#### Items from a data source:
******
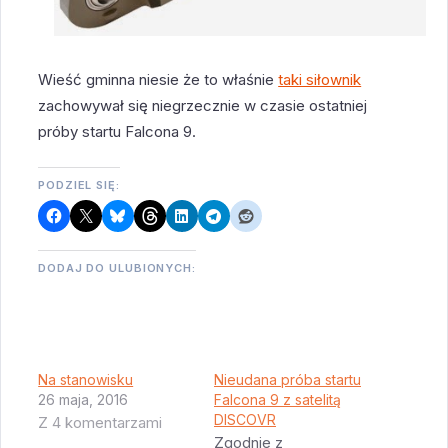
Wieść gminna niesie że to właśnie
taki siłownik
zachowywał się niegrzecznie w czasie ostatniej
próby startu Falcona 9.
PODZIEL SIĘ:
DODAJ DO ULUBIONYCH:
Na stanowisku
Nieudana próba startu
26 maja, 2016
Falcona 9 z satelitą
DISCOVR
Z 4 komentarzami
Zgodnie z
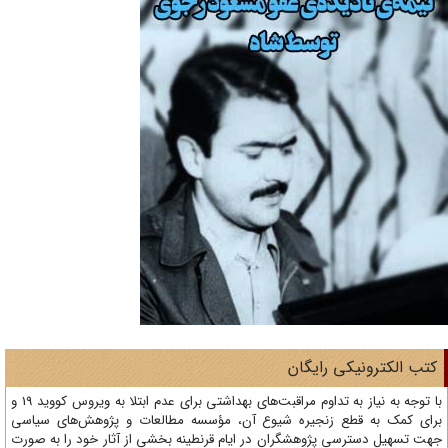
تب الکترونیکی رایگان
با توجه به نیاز به تداوم مراقبت‌های بهداشتی برای عدم ابتلا به ویروس کووید 19 و
ای کمک به قطع زنجیره شیوع آن، مؤسسه مطالعات و پژوهش‌های سیاسی
ت تسهیل دسترسی پژوهشگران در ایام قرنطینه بخشی از آثار خود را به صورت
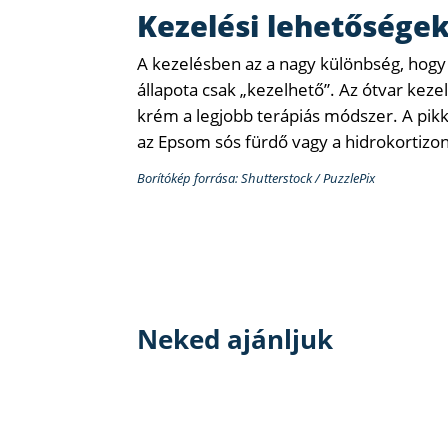
Kezelési lehetősége
A kezelésben az a nagy különbség, hogy 
állapota csak „kezelhető”. Az ótvar kez
krém a legjobb terápiás módszer. A pik
az Epsom sós fürdő vagy a hidrokortizo
Borítókép forrása: Shutterstock / PuzzlePix
Neked ajánljuk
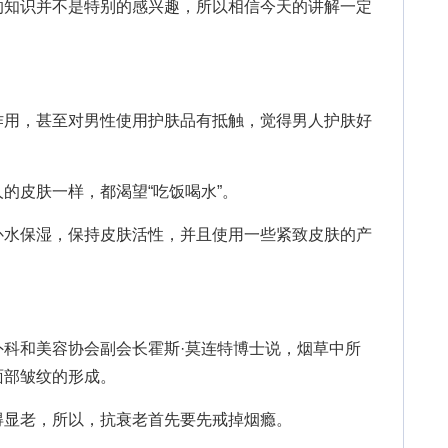
知识并不是特别的感兴趣，所以相信今天的讲解一定
用，甚至对男性使用护肤品有抵触，觉得男人护肤好
皮肤一样，都渴望“吃饭喝水”。
水保湿，保持皮肤活性，并且使用一些紧致皮肤的产
和美容协会副会长霍斯·莫连特博士说，烟草中所
面部皱纹的形成。
显老，所以，抗衰老首先要先戒掉烟瘾。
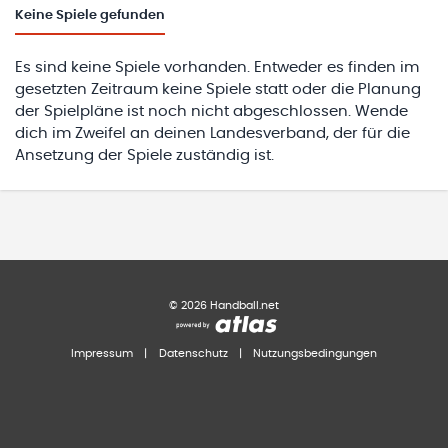
Keine
Spiele gefunden
Es sind keine Spiele vorhanden. Entweder es finden im
gesetzten Zeitraum keine Spiele statt oder die Planung
der Spielpläne ist noch nicht abgeschlossen. Wende
dich im Zweifel an deinen Landesverband, der für die
Ansetzung der Spiele zuständig ist.
©
2026
Handball.net
Impressum
|
Datenschutz
|
Nutzungsbedingungen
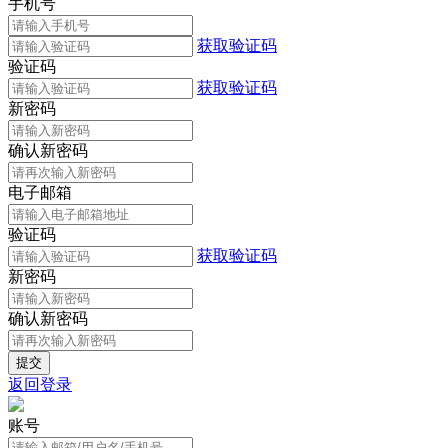
手机号
获取验证码
验证码
获取验证码
新密码
确认新密码
电子邮箱
验证码
获取验证码
新密码
确认新密码
返回登录
账号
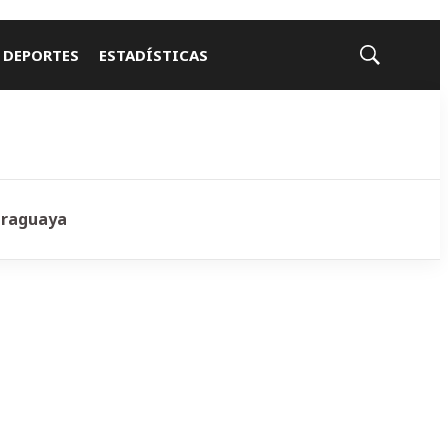
 DEPORTES
ESTADÍSTICAS
Mostrar
búsqueda
araguaya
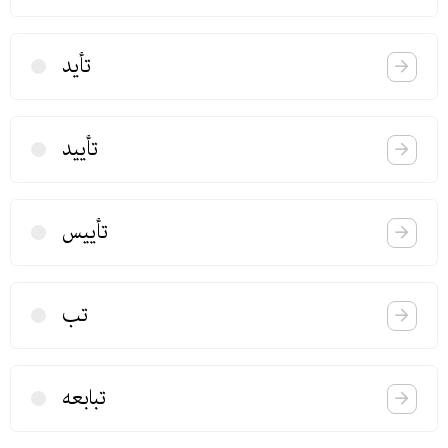
تأید
تأیید
تأییس
تب
تبابعه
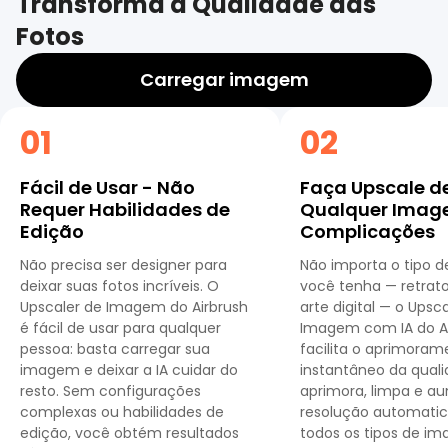
Transforma a Qualidade das
Fotos
Carregar imagem
01
02
Fácil de Usar - Não
Faça Upscale d
Requer Habilidades de
Qualquer Ima
Edição
Complicações
Não precisa ser designer para
Não importa o tipo d
deixar suas fotos incríveis. O
você tenha — retrato
Upscaler de Imagem do Airbrush
arte digital — o Upsc
é fácil de usar para qualquer
Imagem com IA do A
pessoa: basta carregar sua
facilita o aprimoram
imagem e deixar a IA cuidar do
instantâneo da quali
resto. Sem configurações
aprimora, limpa e a
complexas ou habilidades de
resolução automat
edição, você obtém resultados
todos os tipos de i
******
#### Task directions:
How many of the lines above include "você"? Only the number should be given.

#### Output for this exercise:
2